The University of Puget Sound (Puget Sound) recognizes the critical need for privacy as it comes to Protected Health Information (PHI) and complies with Health Insurance Portability and Accountability Act (HIPAA). Drawing on industry best practices and the requirements of federal law, the university has implemented a series of multi-layered security controls to protect the integrity, reliability, and confidentiality of data.
A sample of key security controls in place:
- The university conducts a periodic risk assessment of information technology assets, defining risk level, potential impact, and probability.
- The university network is protected by firewalls and intrusion detection services. Rules on these devices and services are set to deny all traffic by default, and "allows" are written as exceptions. These devices are updated as appropriate through a change management process and evaluated to ensure the appropriate level of protection based on the sensitivity of the data.
- Servers are housed within a secured network operations center (NOC). The NOC has environmental controls (fire, water, temperature) and is accessible only by authorized personnel. In the event of a power outage, the NOC draws power from an uninterruptable power supply (UPS) and a backup generator.

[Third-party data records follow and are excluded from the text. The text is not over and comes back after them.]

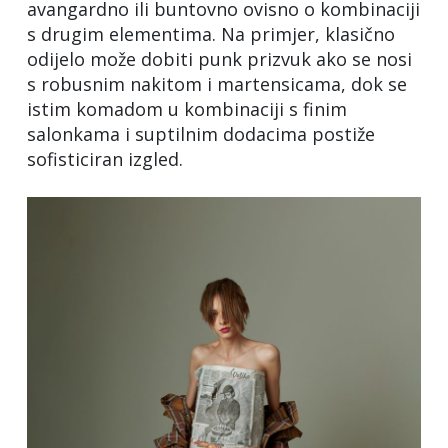
avangardno ili buntovno ovisno o kombinaciji
s drugim elementima. Na primjer, klasično
odijelo može dobiti punk prizvuk ako se nosi
s robusnim nakitom i martensicama, dok se
istim komadom u kombinaciji s finim
salonkama i suptilnim dodacima postiže
sofisticiran izgled.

- Servers are configured based on industry standard best practices. Only authorized, trained system administrators have administrative privileges. System administrators monitor security mailing lists and sites and update systems as appropriate. Servers are evaluated periodically, and any identified vulnerabilities are assessed and managed. PHI written to any server is scanned by host-based anti-virus software.
- Administrative privileges of information technology personnel are revoked upon termination from the university.
- Most university PHI is stored outside the institution either with the various insurance providers or health care delivery services. Should the university maintain PHI data, information is stored on the university’s Enterprise Resource Planning (ERP) system, a separate server infrastructure with limited access and additional security controls.
- To the extent that university PHI is transmitted electronically to insurance providers or business associates, data is stored in a compressed, encrypted file with a secure password before being sent. Daily backups are stored in a tiered structure for disaster recovery purposes and include local and off-site storage. Off-site data is encrypted to prevent compromise and can only be retrieved by authorized personnel.
- No access to data is granted without prior authorization from the appropriate representative in the department responsible for that data.
- Desktops and dedicated laptops are configured based on industry standard best practices. Machines are configured such that the file system and all stored data is encrypted. Machines have current anti-virus and anti-malware software with updated virus and malware definitions. Desktop authentication and access to network services are centrally managed. Patch maintenance is also centrally managed in order to update system security and provide application / system updates.
- Security policies are drafted by Technology Services staff and reviewed with various technology committees before being approved by the Chief Information Officer / Associate Vice President for Technology Services and the President’s Cabinet.